# Problem
If an entry holds a picture, leave the picture out and copy the rest exactly.

#### Exercise inputs

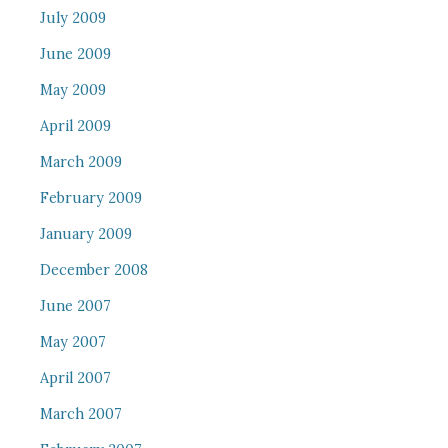
July 2009
June 2009
May 2009
April 2009
March 2009
February 2009
January 2009
December 2008
June 2007
May 2007
April 2007
March 2007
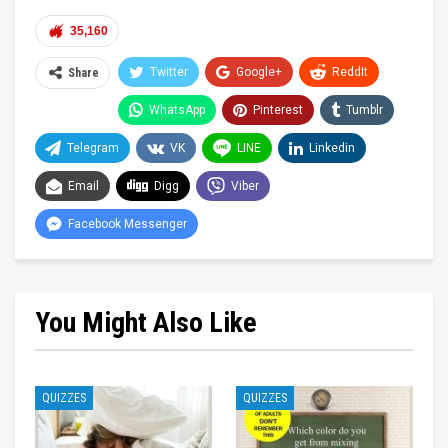
35,160
Twitter
Google+
ReddIt
Share
WhatsApp
Pinterest
Tumblr
Telegram
VK
LINE
Linkedin
Email
Digg
Viber
Facebook Messenger
You Might Also Like
QUIZZES
QUIZZES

########

# Output for this task
July 2009
June 2009
May 2009
April 2009
March 2009
February 2009
January 2009
December 2008
June 2007
May 2007
April 2007
March 2007
35,160
Twitter
Google+
ReddIt
Share
WhatsApp
Pinterest
Tumblr
Telegram
VK
LINE
Linkedin
Email
Digg
Viber
Facebook Messenger
You Might Also Like
QUIZZES
QUIZZES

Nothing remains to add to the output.